## Saved data entries
[Start of section]

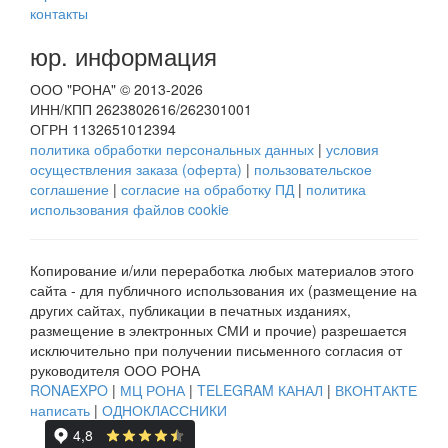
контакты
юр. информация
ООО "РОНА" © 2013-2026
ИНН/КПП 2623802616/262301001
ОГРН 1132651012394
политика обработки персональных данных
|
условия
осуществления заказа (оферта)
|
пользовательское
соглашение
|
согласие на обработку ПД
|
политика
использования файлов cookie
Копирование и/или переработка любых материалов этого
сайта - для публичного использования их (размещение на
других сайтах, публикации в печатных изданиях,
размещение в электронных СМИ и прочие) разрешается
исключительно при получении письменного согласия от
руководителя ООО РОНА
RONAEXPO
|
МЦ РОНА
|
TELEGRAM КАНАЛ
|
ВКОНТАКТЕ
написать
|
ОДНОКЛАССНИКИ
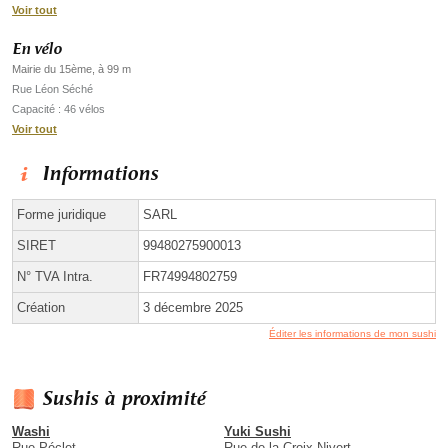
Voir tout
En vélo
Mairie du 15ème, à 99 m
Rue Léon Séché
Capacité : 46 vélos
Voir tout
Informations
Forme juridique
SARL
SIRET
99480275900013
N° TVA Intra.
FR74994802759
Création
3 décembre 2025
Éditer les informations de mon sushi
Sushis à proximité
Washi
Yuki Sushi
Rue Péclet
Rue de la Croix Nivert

[End of section]

## WORK ITEM
You need to copy every entry exactly, taking out only the pictures.

## ANSWER BELOW
контакты
юр. информация
ООО "РОНА" © 2013-2026
ИНН/КПП 2623802616/262301001
ОГРН 1132651012394
политика обработки персональных данных
|
условия
осуществления заказа (оферта)
|
пользовательское
соглашение
|
согласие на обработку ПД
|
политика
использования файлов cookie
Копирование и/или переработка любых материалов этого
сайта - для публичного использования их (размещение на
других сайтах, публикации в печатных изданиях,
размещение в электронных СМИ и прочие) разрешается
исключительно при получении письменного согласия от
руководителя ООО РОНА
RONAEXPO
|
МЦ РОНА
|
TELEGRAM КАНАЛ
|
ВКОНТАКТЕ
написать
|
ОДНОКЛАССНИКИ
Voir tout
En vélo
Mairie du 15ème, à 99 m
Rue Léon Séché
Capacité : 46 vélos
Voir tout
Informations
Forme juridique
SARL
SIRET
99480275900013
N° TVA Intra.
FR74994802759
Création
3 décembre 2025
Éditer les informations de mon sushi
Sushis à proximité
Washi
Yuki Sushi
Rue Péclet
Rue de la Croix Nivert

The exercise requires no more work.